-- WHAT YOU HAVE TO DO --
Copy out the data line by line exactly, from its start to the line bearing "Ketertarikan Klub Besar Tak Goyahkan", inclusive.

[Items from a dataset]
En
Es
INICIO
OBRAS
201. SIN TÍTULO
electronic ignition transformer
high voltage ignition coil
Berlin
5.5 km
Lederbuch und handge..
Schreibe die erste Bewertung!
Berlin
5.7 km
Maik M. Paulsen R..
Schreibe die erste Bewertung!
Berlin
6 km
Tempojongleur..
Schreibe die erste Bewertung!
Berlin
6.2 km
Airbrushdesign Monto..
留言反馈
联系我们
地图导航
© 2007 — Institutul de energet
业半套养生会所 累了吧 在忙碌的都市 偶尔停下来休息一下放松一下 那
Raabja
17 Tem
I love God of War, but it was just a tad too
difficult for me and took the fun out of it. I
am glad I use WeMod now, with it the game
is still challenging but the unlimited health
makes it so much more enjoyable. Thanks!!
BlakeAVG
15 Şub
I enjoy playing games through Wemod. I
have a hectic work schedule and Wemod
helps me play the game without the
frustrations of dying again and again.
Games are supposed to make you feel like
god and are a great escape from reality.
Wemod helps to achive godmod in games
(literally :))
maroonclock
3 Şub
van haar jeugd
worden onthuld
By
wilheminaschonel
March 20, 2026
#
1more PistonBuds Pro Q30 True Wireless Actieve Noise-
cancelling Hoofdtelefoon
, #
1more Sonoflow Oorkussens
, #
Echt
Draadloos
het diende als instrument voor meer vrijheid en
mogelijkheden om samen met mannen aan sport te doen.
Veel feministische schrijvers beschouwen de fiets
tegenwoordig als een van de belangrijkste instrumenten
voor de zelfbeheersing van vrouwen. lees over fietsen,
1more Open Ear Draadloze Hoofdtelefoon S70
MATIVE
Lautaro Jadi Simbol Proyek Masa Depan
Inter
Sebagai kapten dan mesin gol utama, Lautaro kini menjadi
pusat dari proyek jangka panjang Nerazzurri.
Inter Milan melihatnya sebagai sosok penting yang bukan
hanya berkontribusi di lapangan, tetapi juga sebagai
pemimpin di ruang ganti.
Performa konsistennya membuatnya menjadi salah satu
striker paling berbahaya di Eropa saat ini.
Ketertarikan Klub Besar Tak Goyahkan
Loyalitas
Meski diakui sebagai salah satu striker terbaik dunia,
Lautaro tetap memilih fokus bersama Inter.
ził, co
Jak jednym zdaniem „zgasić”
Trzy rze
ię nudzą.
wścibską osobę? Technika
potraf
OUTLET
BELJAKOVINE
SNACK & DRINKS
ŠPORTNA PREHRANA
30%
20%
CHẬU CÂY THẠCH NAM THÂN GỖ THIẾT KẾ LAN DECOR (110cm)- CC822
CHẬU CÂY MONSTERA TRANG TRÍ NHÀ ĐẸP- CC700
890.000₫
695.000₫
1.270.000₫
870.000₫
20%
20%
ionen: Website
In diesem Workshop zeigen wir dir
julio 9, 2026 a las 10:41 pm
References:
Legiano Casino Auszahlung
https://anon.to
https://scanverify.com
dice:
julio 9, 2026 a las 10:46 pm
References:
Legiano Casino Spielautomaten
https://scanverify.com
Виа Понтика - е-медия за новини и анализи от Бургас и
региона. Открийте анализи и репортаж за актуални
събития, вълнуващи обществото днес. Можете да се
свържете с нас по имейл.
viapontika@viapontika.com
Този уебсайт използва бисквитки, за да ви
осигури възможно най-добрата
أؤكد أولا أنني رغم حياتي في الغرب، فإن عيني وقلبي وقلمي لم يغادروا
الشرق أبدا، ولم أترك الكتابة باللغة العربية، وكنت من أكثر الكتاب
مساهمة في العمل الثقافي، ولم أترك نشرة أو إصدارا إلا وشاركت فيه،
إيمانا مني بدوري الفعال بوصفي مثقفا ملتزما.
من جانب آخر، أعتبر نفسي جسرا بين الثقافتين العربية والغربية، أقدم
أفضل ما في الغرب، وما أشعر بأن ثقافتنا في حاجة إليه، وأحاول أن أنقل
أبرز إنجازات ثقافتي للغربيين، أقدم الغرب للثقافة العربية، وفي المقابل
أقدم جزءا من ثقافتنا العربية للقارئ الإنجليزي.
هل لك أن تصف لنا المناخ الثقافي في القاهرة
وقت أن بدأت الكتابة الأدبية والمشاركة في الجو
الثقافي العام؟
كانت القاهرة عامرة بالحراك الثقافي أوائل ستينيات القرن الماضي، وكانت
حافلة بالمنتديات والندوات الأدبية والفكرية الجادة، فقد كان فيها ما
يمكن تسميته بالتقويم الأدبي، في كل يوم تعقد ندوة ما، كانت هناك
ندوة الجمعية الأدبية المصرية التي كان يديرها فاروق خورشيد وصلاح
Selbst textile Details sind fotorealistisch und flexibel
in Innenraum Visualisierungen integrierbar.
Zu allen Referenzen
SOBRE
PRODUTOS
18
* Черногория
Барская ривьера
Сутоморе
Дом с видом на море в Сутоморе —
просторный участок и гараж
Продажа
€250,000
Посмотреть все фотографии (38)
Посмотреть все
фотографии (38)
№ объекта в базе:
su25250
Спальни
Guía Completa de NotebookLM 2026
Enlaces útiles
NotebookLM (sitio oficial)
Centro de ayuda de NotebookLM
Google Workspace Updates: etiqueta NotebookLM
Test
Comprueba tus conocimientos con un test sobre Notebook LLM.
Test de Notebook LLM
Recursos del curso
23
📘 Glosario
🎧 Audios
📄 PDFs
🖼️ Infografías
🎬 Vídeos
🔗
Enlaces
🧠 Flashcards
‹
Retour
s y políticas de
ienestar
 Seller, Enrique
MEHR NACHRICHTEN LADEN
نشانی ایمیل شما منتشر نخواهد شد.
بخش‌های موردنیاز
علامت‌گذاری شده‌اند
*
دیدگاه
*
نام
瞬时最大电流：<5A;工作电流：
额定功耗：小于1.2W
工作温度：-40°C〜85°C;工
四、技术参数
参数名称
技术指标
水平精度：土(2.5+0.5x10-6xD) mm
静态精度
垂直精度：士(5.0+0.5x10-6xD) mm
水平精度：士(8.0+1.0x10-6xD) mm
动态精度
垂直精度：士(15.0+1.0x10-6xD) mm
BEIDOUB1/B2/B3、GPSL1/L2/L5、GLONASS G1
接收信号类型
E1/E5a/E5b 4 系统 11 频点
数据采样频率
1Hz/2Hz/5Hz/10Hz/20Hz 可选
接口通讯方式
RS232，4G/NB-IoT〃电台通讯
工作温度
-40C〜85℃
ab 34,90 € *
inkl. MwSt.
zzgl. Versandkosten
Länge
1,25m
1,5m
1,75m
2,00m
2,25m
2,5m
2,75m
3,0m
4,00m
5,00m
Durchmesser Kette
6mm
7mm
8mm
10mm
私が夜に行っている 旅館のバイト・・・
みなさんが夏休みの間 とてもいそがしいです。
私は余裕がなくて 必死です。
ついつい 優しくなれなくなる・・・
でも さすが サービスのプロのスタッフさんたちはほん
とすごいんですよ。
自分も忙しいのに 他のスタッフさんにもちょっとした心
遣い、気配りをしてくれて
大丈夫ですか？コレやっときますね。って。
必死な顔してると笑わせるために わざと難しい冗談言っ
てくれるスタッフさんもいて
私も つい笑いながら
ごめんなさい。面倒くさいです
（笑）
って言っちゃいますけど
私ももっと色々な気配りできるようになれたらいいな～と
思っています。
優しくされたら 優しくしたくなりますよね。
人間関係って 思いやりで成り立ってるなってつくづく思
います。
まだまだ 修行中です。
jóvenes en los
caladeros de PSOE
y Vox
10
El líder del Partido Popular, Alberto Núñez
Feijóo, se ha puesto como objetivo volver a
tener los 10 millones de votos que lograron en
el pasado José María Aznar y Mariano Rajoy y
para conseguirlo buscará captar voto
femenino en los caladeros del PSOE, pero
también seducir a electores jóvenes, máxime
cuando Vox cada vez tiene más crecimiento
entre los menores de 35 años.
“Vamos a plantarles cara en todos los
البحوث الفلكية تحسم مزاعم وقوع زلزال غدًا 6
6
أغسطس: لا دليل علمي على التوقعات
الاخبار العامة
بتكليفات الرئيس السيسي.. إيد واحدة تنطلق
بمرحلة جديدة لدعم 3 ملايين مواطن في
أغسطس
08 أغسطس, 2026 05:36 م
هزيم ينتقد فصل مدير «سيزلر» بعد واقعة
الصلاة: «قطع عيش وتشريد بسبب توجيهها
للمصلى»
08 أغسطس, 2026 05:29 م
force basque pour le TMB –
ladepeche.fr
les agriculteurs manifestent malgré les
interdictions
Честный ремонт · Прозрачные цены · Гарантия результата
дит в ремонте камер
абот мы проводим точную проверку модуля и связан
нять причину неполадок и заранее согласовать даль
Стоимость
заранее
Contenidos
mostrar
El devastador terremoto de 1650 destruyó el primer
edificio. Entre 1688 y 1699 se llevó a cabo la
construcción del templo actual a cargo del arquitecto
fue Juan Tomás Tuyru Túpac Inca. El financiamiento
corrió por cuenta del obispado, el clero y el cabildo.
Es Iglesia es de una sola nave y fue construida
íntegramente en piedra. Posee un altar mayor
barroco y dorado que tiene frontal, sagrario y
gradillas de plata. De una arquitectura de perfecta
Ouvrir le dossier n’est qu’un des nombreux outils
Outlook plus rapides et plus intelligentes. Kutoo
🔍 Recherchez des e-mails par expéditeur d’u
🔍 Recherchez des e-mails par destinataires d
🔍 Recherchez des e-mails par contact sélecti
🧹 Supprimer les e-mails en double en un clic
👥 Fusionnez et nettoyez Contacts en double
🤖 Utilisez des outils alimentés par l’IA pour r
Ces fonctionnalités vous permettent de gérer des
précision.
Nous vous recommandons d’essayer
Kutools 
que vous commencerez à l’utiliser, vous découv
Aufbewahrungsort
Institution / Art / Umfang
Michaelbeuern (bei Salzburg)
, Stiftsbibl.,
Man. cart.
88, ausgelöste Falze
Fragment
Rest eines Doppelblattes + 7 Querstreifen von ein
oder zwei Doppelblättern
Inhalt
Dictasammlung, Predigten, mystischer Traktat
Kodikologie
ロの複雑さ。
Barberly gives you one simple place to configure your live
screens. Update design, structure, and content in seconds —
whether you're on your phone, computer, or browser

-- EXPECTED ANSWER --
En
Es
INICIO
OBRAS
201. SIN TÍTULO
electronic ignition transformer
high voltage ignition coil
Berlin
5.5 km
Lederbuch und handge..
Schreibe die erste Bewertung!
Berlin
5.7 km
Maik M. Paulsen R..
Schreibe die erste Bewertung!
Berlin
6 km
Tempojongleur..
Schreibe die erste Bewertung!
Berlin
6.2 km
Airbrushdesign Monto..
留言反馈
联系我们
地图导航
© 2007 — Institutul de energet
业半套养生会所 累了吧 在忙碌的都市 偶尔停下来休息一下放松一下 那
Raabja
17 Tem
I love God of War, but it was just a tad too
difficult for me and took the fun out of it. I
am glad I use WeMod now, with it the game
is still challenging but the unlimited health
makes it so much more enjoyable. Thanks!!
BlakeAVG
15 Şub
I enjoy playing games through Wemod. I
have a hectic work schedule and Wemod
helps me play the game without the
frustrations of dying again and again.
Games are supposed to make you feel like
god and are a great escape from reality.
Wemod helps to achive godmod in games
(literally :))
maroonclock
3 Şub
van haar jeugd
worden onthuld
By
wilheminaschonel
March 20, 2026
#
1more PistonBuds Pro Q30 True Wireless Actieve Noise-
cancelling Hoofdtelefoon
, #
1more Sonoflow Oorkussens
, #
Echt
Draadloos
het diende als instrument voor meer vrijheid en
mogelijkheden om samen met mannen aan sport te doen.
Veel feministische schrijvers beschouwen de fiets
tegenwoordig als een van de belangrijkste instrumenten
voor de zelfbeheersing van vrouwen. lees over fietsen,
1more Open Ear Draadloze Hoofdtelefoon S70
MATIVE
Lautaro Jadi Simbol Proyek Masa Depan
Inter
Sebagai kapten dan mesin gol utama, Lautaro kini menjadi
pusat dari proyek jangka panjang Nerazzurri.
Inter Milan melihatnya sebagai sosok penting yang bukan
hanya berkontribusi di lapangan, tetapi juga sebagai
pemimpin di ruang ganti.
Performa konsistennya membuatnya menjadi salah satu
striker paling berbahaya di Eropa saat ini.
Ketertarikan Klub Besar Tak Goyahkan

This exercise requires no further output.